Paul Grobstein is the Eleanor A. Bliss Professor of Biology at Bryn Mawr College, whose faculty he joined in 1986. Prior to that, he spent ten years as a faculty member at the University of Chicago, following post-doctoral fellowships at The Johns Hopkins University and Stanford University. Professor Grobstein is an active research scientist, who has published over fifty articles and book chapters on nervous system development, brain organization and function in relation to behavior, and theoretical biology, the last two being the areas of his current primary research activity. Professor Grobstein's research program has been supported by grants from the National Institutes of Health, the National Science Foundation, and several private foundations and donors. Professor Grobstein has also served in a variety of administrative positions, including the chairmanship of the Department of Biology at Bryn Mawr College during the period 1986-1993.

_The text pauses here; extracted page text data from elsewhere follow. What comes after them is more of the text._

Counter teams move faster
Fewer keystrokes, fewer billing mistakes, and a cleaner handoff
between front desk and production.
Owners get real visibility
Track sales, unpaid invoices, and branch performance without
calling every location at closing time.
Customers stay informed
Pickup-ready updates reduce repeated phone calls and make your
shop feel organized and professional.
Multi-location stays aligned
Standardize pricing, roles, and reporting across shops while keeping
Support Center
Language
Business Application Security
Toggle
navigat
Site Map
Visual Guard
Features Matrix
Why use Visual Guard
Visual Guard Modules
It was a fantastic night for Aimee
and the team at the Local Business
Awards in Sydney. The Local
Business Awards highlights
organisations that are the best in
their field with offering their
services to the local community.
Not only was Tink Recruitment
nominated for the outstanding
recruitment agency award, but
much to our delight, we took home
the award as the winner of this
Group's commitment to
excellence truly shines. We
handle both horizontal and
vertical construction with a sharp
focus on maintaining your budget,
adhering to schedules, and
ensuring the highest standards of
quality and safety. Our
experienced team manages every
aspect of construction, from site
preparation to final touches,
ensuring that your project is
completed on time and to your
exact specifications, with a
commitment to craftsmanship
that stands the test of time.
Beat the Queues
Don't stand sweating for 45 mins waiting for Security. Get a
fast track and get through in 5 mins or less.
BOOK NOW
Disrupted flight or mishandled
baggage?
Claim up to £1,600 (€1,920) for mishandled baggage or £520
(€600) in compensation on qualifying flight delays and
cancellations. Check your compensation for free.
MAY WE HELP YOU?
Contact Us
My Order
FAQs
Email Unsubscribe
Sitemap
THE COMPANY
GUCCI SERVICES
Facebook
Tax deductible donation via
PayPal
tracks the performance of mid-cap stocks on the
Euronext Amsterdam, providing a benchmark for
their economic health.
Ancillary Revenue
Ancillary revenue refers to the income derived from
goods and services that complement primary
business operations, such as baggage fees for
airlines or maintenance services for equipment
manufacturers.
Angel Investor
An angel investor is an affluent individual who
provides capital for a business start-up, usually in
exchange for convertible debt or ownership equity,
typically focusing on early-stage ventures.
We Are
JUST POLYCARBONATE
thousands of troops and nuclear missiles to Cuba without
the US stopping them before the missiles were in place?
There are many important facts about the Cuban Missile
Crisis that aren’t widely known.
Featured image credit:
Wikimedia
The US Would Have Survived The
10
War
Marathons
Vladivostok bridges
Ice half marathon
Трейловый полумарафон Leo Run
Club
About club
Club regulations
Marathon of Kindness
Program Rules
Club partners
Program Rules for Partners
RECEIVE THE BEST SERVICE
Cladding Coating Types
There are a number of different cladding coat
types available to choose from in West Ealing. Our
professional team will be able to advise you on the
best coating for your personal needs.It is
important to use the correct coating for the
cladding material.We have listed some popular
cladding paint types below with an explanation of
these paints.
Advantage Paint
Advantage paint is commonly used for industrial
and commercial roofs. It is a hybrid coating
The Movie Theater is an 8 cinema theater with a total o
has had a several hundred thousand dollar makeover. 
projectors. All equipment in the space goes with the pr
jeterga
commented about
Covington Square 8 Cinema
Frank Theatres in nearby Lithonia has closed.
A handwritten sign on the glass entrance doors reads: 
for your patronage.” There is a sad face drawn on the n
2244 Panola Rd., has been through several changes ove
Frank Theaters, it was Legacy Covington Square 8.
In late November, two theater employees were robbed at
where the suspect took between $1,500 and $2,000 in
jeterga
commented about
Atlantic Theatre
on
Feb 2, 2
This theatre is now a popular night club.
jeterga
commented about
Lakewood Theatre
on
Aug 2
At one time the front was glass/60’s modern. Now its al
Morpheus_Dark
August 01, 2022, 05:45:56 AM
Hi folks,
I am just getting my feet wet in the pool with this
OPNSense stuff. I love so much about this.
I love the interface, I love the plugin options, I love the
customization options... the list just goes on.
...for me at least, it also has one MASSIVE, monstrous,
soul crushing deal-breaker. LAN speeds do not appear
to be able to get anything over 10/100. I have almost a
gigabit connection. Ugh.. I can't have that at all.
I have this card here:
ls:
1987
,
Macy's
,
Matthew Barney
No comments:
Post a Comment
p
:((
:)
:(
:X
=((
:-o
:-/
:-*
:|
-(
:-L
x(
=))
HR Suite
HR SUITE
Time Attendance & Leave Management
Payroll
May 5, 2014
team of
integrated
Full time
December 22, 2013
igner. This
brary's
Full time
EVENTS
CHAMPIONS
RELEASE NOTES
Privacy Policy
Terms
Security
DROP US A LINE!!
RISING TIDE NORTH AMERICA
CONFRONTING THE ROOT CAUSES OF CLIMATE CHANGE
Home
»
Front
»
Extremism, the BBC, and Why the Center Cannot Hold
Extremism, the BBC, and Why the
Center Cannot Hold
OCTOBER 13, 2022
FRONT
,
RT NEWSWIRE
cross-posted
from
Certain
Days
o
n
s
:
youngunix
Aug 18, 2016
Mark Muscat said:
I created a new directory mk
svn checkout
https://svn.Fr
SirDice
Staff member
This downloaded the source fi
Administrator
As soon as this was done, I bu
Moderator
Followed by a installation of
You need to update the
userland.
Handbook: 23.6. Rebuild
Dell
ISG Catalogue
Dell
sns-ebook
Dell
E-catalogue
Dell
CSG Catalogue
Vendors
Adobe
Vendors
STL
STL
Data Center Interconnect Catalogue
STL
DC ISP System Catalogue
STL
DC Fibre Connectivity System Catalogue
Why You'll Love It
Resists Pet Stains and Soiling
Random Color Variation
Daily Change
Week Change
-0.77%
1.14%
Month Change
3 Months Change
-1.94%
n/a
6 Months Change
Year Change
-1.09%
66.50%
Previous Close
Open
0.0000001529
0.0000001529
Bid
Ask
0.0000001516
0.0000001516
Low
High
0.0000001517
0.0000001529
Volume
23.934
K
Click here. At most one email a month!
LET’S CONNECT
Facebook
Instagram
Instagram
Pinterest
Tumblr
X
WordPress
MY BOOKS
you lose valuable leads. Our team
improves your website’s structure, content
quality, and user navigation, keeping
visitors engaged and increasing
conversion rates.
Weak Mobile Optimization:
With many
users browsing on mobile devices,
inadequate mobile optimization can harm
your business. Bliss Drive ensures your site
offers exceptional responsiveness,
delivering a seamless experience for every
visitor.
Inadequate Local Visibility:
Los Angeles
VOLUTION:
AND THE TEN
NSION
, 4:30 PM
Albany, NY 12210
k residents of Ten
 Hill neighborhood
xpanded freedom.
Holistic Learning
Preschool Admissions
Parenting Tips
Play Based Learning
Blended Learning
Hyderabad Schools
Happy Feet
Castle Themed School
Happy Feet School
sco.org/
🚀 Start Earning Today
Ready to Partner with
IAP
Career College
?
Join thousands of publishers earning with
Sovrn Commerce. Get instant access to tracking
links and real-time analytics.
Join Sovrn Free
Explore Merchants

In addition to his basic research work, Professor Grobstein has a long-standing interest in science education. Professor Grobstein encouraged and helped to bring about major changes in the biology curriculum to make it more accessible and attractive to a wider array of students, and contributed as well to the establishment of a new interdepartmental program in Neural and Behavioral Sciences. During the period of his tenure as Chair, the number of biology majors more than doubled. Interest in the sciences generally has also greatly increased, in part because of a large multi-year grant from the Howard Hughes Medical Institute, which Professor Grobstein helped to write, and for which he served as scientific coordinator. Professor Grobstein was project director for a second multi-year grant from the Howard Hughes Medical Institute, and is currently project director for a third. Professor Grobstein also helped to write a multi-institutional grant to the Pew Foundation, and served a term as coordinator for the resulting program in neuroscience. Professor Grobstein has also served as consultant and visiting team member for academic programs at several other institutions, and was a member of the Committee on Space Biology and Medicine of the National Research Council's Space Studies Board.

Professor Grobstein's interests extend beyond science education per se to a number of more general considerations having to do with the relationships between science and human welfare broadly conceived , and he has written several popular and semi-popular articles reflecting these interests. Biology, brain research, and science in general, Professor Grobstein feels, are not rarefied and arcane subjects of significance only for specialists, but rather rich bodies of acquired experience and ideas with direct applications in a wide range of human and social contexts. Professor Grobstein believes strongly that both science and human culture generally would be better served by a change in the culture of science which made it more accessible to the population in general. Toward these ends, Professor Grobstein has been involved in revisions of the College curriculum to create new, interdisciplinary freshman seminar courses, and is teaching one of the first of these courses with colleagues in the Departments of English and Physics. Professor Grobstein organized and taught a Bryn Mawr Alumnae College course in Neurobiology and Behavior, and each year teaches a two week intensive summer workshops in this area for high school teachers. Professor Grobstein has also been active in a variety of additional teacher education and minority outreach programs, has been invited to give semi-popular lectures in a variety of forums, and is continually exploring new ways in which the complexities of human existence can both contribute to and be illuminated by scientific explorations. These general interests are reflected in a continually evolving website ( which Professor Grobstein helps to maintain.